- All Implemented Interfaces:
- EnvConfigObserver, DaemonRunner, ExceptionListenerUser, java.lang.Runnable
public class Checkpointer
extends DaemonThread
implements EnvConfigObserver
The Checkpointer looks through the tree for internal nodes that must be
flushed to the log. Checkpoint flushes must be done in ascending order from
the bottom of the tree up.
Checkpoint and IN Logging Rules
-------------------------------
The checkpoint must log, and make accessible via non-provisional ancestors,
all INs that are dirty at CkptStart. If we crash and recover from that
CkptStart onward, any IN that became dirty (before the crash) after the
CkptStart must become dirty again as the result of replaying the action that
caused it to originally become dirty.
Therefore, when an IN is dirtied at some point in the checkpoint interval,
but is not logged by the checkpoint, the log entry representing the action
that dirtied the IN must follow either the CkptStart or the FirstActiveLSN
that is recorded in the CkptEnd entry. The FirstActiveLSN is less than or
equal to the CkptStart LSN. Recovery will process LNs between the
FirstActiveLSN and the end of the log. Other entries are only processed
from the CkptStart forward. And provisional entries are not processed.

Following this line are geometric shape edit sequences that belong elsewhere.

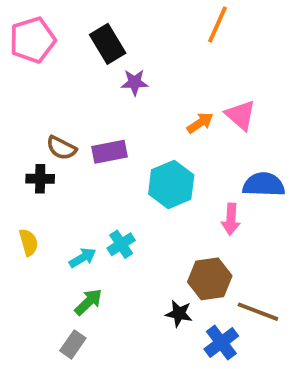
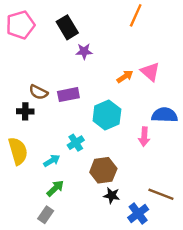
yellow semicircle: (29, 242) -> (18, 151), size x1.6
cyan cross: (121, 244) -> (76, 143), moved
brown hexagon: (210, 279) -> (103, 170), moved

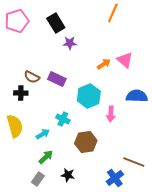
purple rectangle: (68, 95) -> (57, 79), turned 36
pink arrow: (144, 137) -> (111, 114), moved
cyan cross: (76, 143) -> (63, 119), turned -32
black star: (112, 195) -> (68, 175), moved

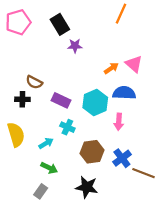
purple rectangle: (57, 79) -> (61, 100), moved
blue semicircle: (137, 96) -> (124, 93), moved
green arrow: (46, 157) -> (49, 168), turned 70
black star: (68, 175) -> (87, 187), moved, size x1.5
blue cross: (115, 178) -> (122, 158), moved

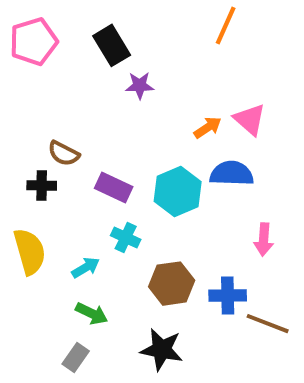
pink arrow: (119, 122) -> (264, 240), moved
blue cross: (122, 158) -> (228, 296), turned 36

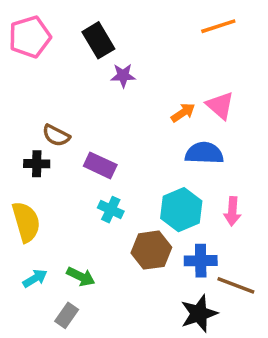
orange line: (226, 25) -> (218, 26), moved, turned 48
cyan hexagon: (178, 192) -> (181, 210), moved
cyan arrow: (86, 268) -> (35, 278), moved
black star: (162, 350) -> (199, 314), moved, turned -30

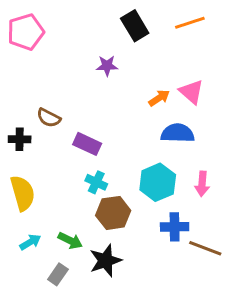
black rectangle: (98, 40) -> (135, 26), moved
black cross: (37, 164) -> (20, 139), moved
brown hexagon: (151, 250) -> (113, 213), moved
black star: (199, 314) -> (105, 261), moved

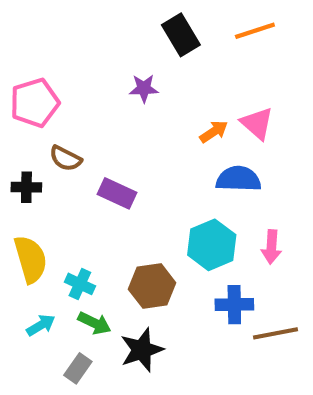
pink pentagon: (26, 32) -> (35, 103), moved
cyan cross: (96, 182) -> (80, 284), moved
brown line: (205, 248) -> (276, 333), turned -32

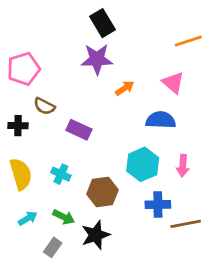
orange line: (255, 31) -> (188, 41), moved
black rectangle: (181, 35) -> (102, 23), moved
purple star: (144, 88) -> (97, 59), size x1.6
orange arrow: (214, 132) -> (125, 88), moved
cyan cross: (80, 284) -> (61, 174), moved

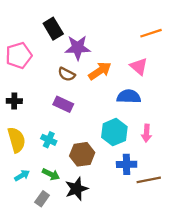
black rectangle: (102, 23) -> (53, 29), moved
orange arrow: (125, 88) -> (100, 71), size x1.5
brown semicircle: (44, 106) -> (67, 74), moved

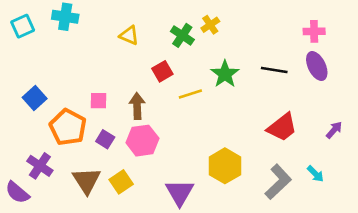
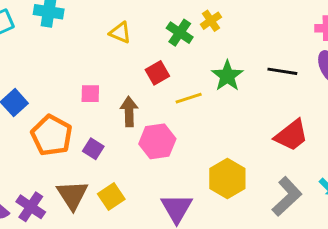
pink square: (98, 101) -> (90, 94), moved
pink hexagon: (142, 141) -> (157, 141), moved
purple cross: (40, 166) -> (31, 207), moved

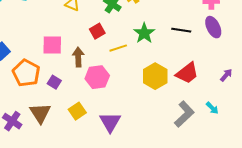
pink square: (90, 94) -> (52, 45), size x1.5
yellow hexagon: (227, 179) -> (155, 76), moved
yellow square: (111, 196) -> (77, 111), moved

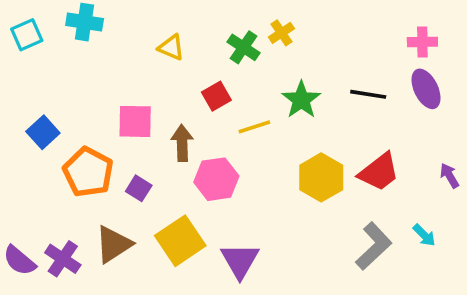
purple arrow: (226, 75) -> (449, 176), turned -72
yellow square: (77, 111) -> (180, 241), size x1.5
brown triangle: (40, 113) -> (113, 244), turned 30

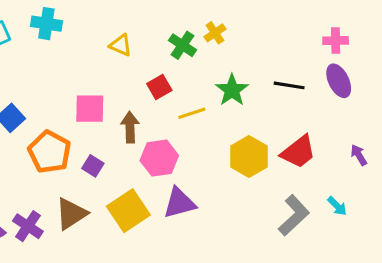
purple triangle: (240, 261) -> (179, 203), moved, turned 45

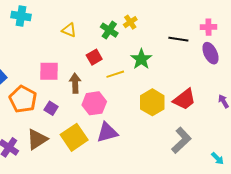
black line: (289, 85) -> (178, 39), moved
cyan arrow: (337, 206) -> (217, 158), moved

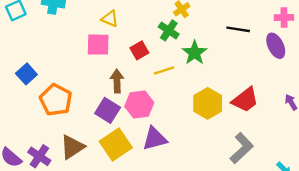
pink cross: (208, 27) -> (284, 18), moved
green cross: (109, 30) -> (169, 30), moved
pink square: (49, 71) -> (98, 45), moved
purple square: (51, 108) -> (108, 110), moved, size x1.5

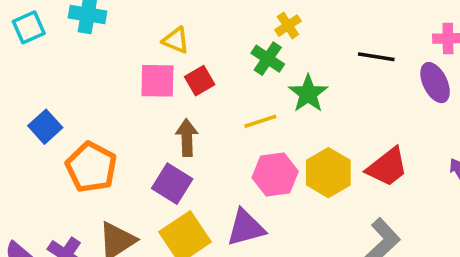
red square: (139, 50) -> (200, 81), moved
pink hexagon: (139, 105) -> (275, 174), moved

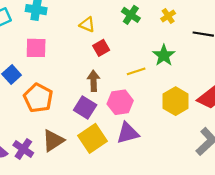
yellow cross: (288, 26) -> (168, 16), moved
green cross: (268, 59) -> (131, 15), moved
pink square: (157, 81) -> (36, 48), moved
pink hexagon: (275, 174) -> (120, 102), moved

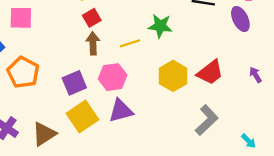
green star: (164, 55) -> (160, 26), turned -30
brown arrow: (94, 81) -> (93, 43), moved
purple square: (85, 108) -> (74, 83), turned 35
brown triangle: (53, 140) -> (44, 134), moved

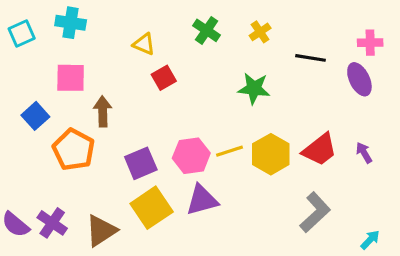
brown arrow: (93, 43) -> (103, 111), moved
yellow line: (130, 43) -> (229, 151), moved
purple arrow: (256, 75) -> (364, 153), moved
cyan arrow: (249, 141) -> (370, 240), turned -91

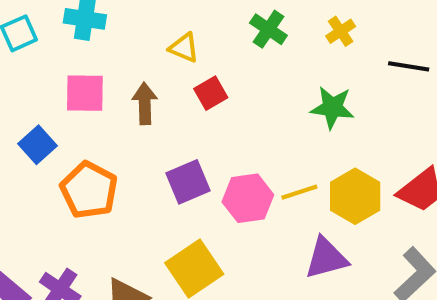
brown arrow: (103, 111) -> (145, 103), moved
purple square: (141, 163) -> (188, 182), moved
purple triangle: (202, 200) -> (326, 258), moved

Example: Non-transactional LN logging. We take two actions: 1) log the LN
and then 2) dirty the parent BIN. What if the LN is logged before CkptStart
and the BIN is dirtied after CkptStart? How do we avoid breaking the rules?
The answer is that we log the LN while holding the latch on the parent BIN,
and we don't release the latch until after we dirty the BIN. The
construction of the checkpoint dirty map requires latching the BIN. Since
the LN was logged before CkptStart, the BIN will be dirtied before the
checkpointer latches it during dirty map construction. So the BIN will
always be included in the dirty map and logged by the checkpoint.
Example: Abort. We take two actions: 1) log the abort and then 2) undo the
changes, which modifies (dirties) the BIN parents of the undone LNs. There
is nothing to prevent logging CkptStart in between these two actions, so how
do we avoid breaking the rules? The answer is that we do not unregister the
transaction until after the undo phase. So although the BINs may be dirtied
by the undo after CkptStart is logged, the FirstActiveLSN will be prior to
CkptStart. Therefore, we will process the Abort and replay the action that
modifies the BINs.
Exception: Lazy migration. The log cleaner will make an IN dirty without
logging an action that makes it dirty. This is an exception to the general
rule that actions should be logged when they cause dirtiness. The reasons
this is safe are:
1. The IN contents are not modified, so there is no information lost if the
IN is never logged, or is logged provisionally and no ancestor is logged
non-provisionally.
2. If the IN is logged non-provisionally, this will have the side effect of
recording the old LSN as being obsolete. However, the general rules for
checkpointing and recovery will ensure that the new version is used in
the Btree. The new version will either be replayed by recovery or
referenced in the active Btree via a non-provisional ancestor.
Checkpoint Algorithm
--------------------
The final checkpointDirtyMap field is used to hold (in addition to the dirty
INs) the state of the checkpoint and highest flush levels. Access to this
object is synchronized so that eviction and checkpointing can access it
concurrently. When a checkpoint is not active, the state is CkptState.NONE
and the dirty map is empty. When a checkpoint runs, we do this:
1. Get set of files from cleaner that can be deleted after this checkpoint.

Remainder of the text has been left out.